Figure 2 - The Results of Racking

The result of racking is the stepladder is balanced on three legs. Racking puts lots of stress on the rear legs. Failure will occur easier with loading on a racked stepladder than on one that is not racked. Failure occurs because only three of the legs are now carrying the load that is designed to be carried by four legs. The deformation of the ladder may be temporary, or this deformation may become permanent, leaving the ladder permanently racked.


Figure 3 – Permanent failure due to racking

Another possible result of racking is the tipping of the ladder. Once the ladder is racked into a three-legged position, it is balanced on three legs. There is then an invisible line running diagonally across the ladder base between two of the legs on the ground. This line defines the tipping plane. While using the ladder, the user may shift his or her position on the ladder and move his or her center of gravity from one side of this line to the other. This may cause the ladder to tip so that the fourth leg touches the ground and another leg comes up. This movement can cause the user to lose his balance and fall off the ladder.

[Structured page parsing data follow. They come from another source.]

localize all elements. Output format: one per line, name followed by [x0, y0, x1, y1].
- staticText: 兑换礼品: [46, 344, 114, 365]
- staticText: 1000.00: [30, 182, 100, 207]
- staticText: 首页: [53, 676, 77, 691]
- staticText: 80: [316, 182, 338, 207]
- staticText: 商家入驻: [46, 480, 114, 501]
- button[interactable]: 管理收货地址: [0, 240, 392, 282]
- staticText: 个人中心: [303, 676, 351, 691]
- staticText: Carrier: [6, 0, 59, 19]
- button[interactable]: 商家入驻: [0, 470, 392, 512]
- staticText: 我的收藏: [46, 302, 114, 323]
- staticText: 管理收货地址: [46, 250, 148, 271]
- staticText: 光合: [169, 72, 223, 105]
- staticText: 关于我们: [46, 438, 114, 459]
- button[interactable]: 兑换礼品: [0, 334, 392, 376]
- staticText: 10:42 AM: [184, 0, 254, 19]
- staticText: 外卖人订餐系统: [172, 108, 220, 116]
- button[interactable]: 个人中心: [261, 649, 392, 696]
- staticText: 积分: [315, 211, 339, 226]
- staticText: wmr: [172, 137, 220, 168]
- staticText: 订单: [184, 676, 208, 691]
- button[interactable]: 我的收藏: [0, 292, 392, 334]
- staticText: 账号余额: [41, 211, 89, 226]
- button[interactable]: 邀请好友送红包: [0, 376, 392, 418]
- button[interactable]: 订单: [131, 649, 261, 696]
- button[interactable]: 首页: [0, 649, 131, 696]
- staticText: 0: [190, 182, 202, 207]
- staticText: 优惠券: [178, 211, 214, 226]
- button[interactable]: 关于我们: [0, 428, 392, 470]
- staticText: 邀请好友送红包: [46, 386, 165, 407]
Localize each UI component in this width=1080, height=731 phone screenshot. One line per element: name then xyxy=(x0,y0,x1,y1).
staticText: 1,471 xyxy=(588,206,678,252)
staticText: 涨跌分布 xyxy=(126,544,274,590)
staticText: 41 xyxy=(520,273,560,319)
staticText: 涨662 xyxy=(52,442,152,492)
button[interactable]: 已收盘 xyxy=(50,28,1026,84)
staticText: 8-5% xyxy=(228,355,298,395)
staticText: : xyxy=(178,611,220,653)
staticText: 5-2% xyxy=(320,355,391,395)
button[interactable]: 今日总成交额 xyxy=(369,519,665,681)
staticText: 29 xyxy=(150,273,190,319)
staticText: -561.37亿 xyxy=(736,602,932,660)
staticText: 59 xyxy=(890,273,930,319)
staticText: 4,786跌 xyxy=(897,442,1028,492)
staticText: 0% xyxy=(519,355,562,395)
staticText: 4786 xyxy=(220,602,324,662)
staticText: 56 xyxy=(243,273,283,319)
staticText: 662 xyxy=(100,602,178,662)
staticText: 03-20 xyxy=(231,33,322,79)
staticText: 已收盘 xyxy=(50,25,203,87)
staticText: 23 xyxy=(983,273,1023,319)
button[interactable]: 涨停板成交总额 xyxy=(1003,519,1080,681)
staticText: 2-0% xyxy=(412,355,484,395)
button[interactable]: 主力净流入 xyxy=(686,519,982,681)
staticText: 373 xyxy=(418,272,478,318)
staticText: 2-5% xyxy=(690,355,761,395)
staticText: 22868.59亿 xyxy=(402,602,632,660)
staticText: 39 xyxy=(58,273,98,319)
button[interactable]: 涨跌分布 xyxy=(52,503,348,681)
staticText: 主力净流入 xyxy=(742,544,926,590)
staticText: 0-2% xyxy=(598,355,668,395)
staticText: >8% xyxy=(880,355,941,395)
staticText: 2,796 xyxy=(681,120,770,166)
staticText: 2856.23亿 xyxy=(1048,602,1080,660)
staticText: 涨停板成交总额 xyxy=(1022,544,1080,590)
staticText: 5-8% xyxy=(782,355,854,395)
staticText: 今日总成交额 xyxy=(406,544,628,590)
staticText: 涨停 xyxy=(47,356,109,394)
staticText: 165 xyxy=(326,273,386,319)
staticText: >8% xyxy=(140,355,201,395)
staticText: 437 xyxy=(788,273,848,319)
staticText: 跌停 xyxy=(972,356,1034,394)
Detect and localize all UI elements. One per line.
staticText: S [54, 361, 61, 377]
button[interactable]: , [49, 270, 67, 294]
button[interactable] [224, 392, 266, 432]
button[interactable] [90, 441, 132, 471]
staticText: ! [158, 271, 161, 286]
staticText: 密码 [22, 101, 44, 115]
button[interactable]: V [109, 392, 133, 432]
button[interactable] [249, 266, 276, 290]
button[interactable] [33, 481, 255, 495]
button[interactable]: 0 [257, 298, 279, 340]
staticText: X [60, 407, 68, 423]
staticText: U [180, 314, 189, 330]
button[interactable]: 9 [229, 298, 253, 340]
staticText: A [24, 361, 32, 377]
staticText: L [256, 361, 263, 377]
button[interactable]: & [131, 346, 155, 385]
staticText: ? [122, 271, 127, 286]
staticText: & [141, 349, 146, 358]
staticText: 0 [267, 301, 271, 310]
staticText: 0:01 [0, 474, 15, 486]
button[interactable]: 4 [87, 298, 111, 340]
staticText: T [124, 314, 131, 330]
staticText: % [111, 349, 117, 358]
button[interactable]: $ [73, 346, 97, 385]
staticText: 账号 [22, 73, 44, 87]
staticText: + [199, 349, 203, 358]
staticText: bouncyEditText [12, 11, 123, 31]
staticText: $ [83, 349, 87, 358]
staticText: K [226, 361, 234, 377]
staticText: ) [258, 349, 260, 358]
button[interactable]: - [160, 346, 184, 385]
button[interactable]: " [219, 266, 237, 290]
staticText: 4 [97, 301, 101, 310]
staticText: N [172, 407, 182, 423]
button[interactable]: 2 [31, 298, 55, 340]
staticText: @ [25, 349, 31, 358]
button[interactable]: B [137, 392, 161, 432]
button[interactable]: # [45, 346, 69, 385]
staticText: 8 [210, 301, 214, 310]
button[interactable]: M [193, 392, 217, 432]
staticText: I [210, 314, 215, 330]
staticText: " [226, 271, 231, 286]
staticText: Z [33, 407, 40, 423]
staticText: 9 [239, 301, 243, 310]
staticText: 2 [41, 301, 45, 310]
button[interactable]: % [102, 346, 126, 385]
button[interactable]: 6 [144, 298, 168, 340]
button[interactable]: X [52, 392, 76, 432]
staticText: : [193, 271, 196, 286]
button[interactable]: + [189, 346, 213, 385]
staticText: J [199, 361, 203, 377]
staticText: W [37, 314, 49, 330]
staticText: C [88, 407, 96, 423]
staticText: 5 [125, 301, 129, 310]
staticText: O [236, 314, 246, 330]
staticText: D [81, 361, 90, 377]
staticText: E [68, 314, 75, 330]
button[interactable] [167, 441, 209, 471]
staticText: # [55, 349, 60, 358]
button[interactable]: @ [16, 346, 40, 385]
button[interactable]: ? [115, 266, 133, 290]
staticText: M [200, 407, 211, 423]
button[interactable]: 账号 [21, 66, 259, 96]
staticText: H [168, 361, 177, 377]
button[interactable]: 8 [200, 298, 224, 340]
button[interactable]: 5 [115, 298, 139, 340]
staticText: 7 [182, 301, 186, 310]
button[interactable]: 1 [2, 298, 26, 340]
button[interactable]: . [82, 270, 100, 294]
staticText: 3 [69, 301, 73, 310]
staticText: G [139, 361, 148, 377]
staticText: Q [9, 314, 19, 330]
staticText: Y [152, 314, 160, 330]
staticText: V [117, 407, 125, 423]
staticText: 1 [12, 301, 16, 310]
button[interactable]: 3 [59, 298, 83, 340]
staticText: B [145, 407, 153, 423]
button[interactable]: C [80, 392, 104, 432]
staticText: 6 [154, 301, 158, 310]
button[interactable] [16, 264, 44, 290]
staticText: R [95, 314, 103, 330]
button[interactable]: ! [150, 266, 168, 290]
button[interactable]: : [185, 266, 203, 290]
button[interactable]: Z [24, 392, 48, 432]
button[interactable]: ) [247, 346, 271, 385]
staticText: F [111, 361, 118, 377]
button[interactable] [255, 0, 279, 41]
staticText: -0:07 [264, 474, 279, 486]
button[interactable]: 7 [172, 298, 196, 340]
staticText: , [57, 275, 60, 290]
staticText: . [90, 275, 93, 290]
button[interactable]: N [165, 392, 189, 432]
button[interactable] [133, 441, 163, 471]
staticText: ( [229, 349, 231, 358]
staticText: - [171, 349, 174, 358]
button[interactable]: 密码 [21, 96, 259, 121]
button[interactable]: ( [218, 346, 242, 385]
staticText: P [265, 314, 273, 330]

Figure 4 - If climber is directly over the yellow triangle the stepladder is unstable. The stepladder may jump when the climber is over the yellow triangle

It is also possible that as the forces change the ladder can “teeter”. The foot that was off of the ground would shift and come in contact with the ground while the foot diagonal to this foot would lift off of the ground. Both of these conditions (or combinations thereof) inevitably occur thus creating a quick, unstable tipping motion. Walking is this unstable tipping motion that can cause a person to lose their balance and fall.

Bent ladder leg.jpg

Figure 4 - Bent lower leg caused by racking

The standard racking test required by the ANSI A14 standard involves placing 100 pounds on the lower step. The stepladder rear legs are lifted off the ground by 3 inches. A four pound side force is applied to the bottom of the rear legs and then released. The position where the ladder leg returns to will be the zero point for the racking tests. After this preload a 6-pound force is applied and the side movement of the rear legs is recorded.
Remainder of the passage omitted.